Fillon s'entoure de "sarkozystes", Baroin incontournable

François Fillon, en quête d'un second souffle après avoir été au bord du renoncement, a dévoilé jeudi les premières recrues de sa nouvelle équipe qui fait la part belle aux "sarkozystes" et confie à François Baroin la difficile mission de rassembler à droite à six semaines du premier tour de la présidentielle. /Photo prise le 8 mars 2017/REUTERS/Charles Platiau

PARIS (Reuters) - François Fillon, en quête d'un second souffle après avoir été au bord du renoncement, a dévoilé jeudi les premières recrues de sa nouvelle équipe qui fait la part belle aux "sarkozystes" et confie à François Baroin la difficile mission de rassembler à droite à six semaines du premier tour de la présidentielle.

Le sénateur-maire (Les Républicains) de Troyes qui, de l'avis de cadres LR, a su habilement s'imposer dans la tourmente judiciaire qui a emporté nombre des soutiens de François Fillon, s'affirme comme une pièce maîtresse pour un candidat toujours fragilisé et sous la menace d'une mise en examen le 15 mars.

Soutien de Nicolas Sarkozy durant la primaire - l'ancien chef de l'Etat en avait fait son Premier ministre putatif -, le président de l'Association des maires de France, 51 ans, a été présenté un temps comme un possible candidat de substitution.

Ce "bébé Chirac" est pressenti pour un ticket avec François Fillon, ce qui induit logiquement le poste de Premier ministre le concernant, même si l'entourage du candidat juge prématurée toute spéculation sur le "shadow cabinet" en préparation.

"MISSILE ANTI-MACRON"

"Un ticket avec Baroin peut donner davantage envie à Nicolas Sarkozy et à ses amis de soutenir François Fillon, ça permet au candidat de s'afficher avec une personnalité plus appréciée de l'opinion publique, mais ça n'efface pas le ticket Macron-Bayrou", estime Gaël Sliman (Odoxa).

Jérôme Fourquet (Ifop) relève que François Baroin "est assez populaire à droite". "Avec son côté moderne et jeune, il peut servir de missile anti-Macron", dit-il pour sa part.

Dans l'Observatoire politique Elabe pour Les Echos et Radio classique publié jeudi, François Baroin gagne cinq points à 28% d'opinions positives. Après une chute vertigineuse dans la précédente mesure, la cote de François Fillon se stabilise à 23% (+1). Chez les sympathisants de la droite et du centre, le candidat est stable à 55% d'opinions positives.

François Fillon, qui s'efforce de colmater les lézardes causées par les défections de dizaines d'élus, veut s'assurer le soutien des centristes de l'UDI. Il doit rencontrer vendredi son président, Jean-Christophe Lagarde.
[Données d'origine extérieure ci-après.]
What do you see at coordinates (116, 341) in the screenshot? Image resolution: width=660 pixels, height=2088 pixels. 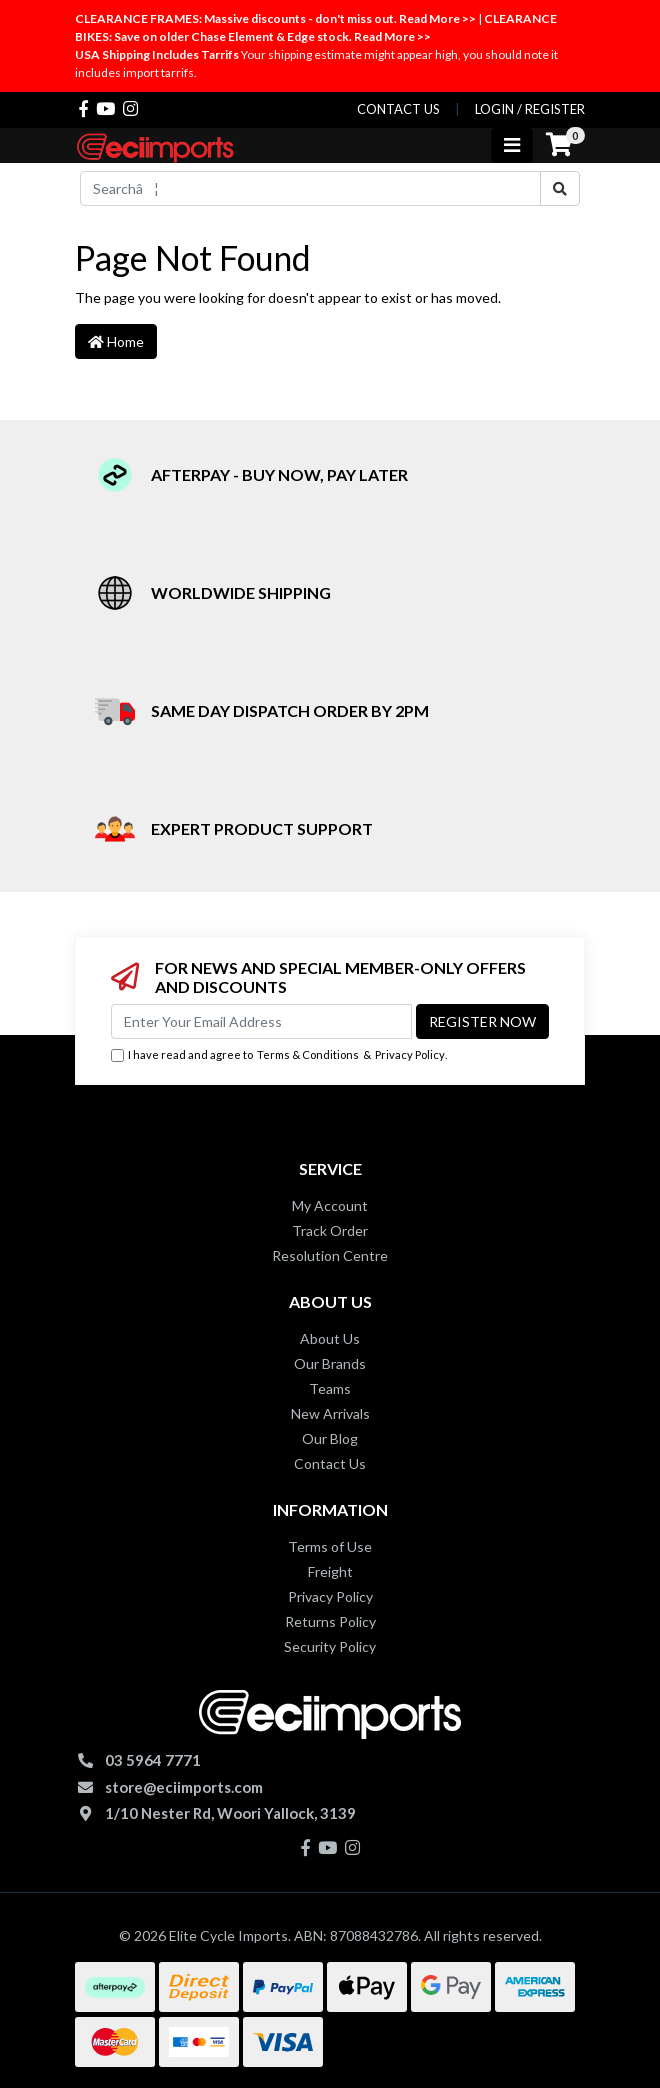 I see `Home` at bounding box center [116, 341].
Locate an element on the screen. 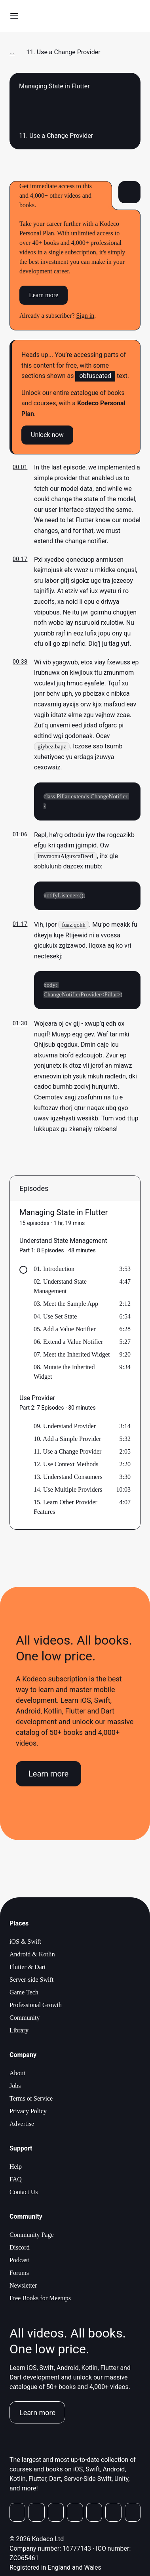 The height and width of the screenshot is (2576, 150). Help is located at coordinates (15, 2167).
Le député LR Damien Abad, l'un des rares "lemairistes" à ne pas avoir quitté le navire, appelle les élus à revenir. "La contrepartie, c'est la loyauté et la fidélité et éviter qu'à la première bourrasque on se retrouve avec du monde à nouveau en situation de départ", dit-il.

"PLUS DE CHAPELLES"

Jean-François Copé, qui avait pris ses distances avec François Fillon en raison notamment de son désaccord avec le rassemblement du Trocadéro, a donné le signal du retour jeudi. "L’heure n’est plus aux états d’âme! François Fillon est le candidat de la droite et du centre. Il n’y en a pas et il n’y en aura pas d’autre", écrit-il sur son blog.

Encore sonnés par le renoncement du maire de Bordeaux, les "juppéistes" réfléchissent à leur contribution future à la campagne, pas forcément au sein de l'organigramme.

Même si l'entourage de Nicolas Sarkozy dément toute "tractation" au profit des troupes de l'ancien chef de l'Etat dans les heures décisives qui, le week-end dernier, ont conduit Alain Juppé à renoncer et François Fillon à s'imposer, les "sarkozystes" figurent en position de force dans l'équipe.

Luc Chatel remplace le "lemairiste" Thierry Solère au poste de porte-parole du candidat et présidera les comités de soutien, selon un communiqué. Bruno Retailleau, lieutenant en chef de François Fillon, coordonnera la campagne avec un autre "sarkozyste", Christian Jacob, chef de file des députés LR.

"Il n'y a plus de chapelles. Il y a des électeurs de droite qui veulent gagner", a dit jeudi Luc Chatel à la presse.

"D'autres désignations auront lieu la semaine prochaine", précise le communiqué. Les noms de Laurent Wauquiez, dont Brice Hortefeux souhaite qu'il joue "un rôle majeur", peut-être à la tête de LR, et de Jean-Pierre Raffarin, qui a soutenu Alain Juppé durant la primaire et incarne le droite "humaniste" et "modérée", circulent avec insistance pour des rôles prééminents.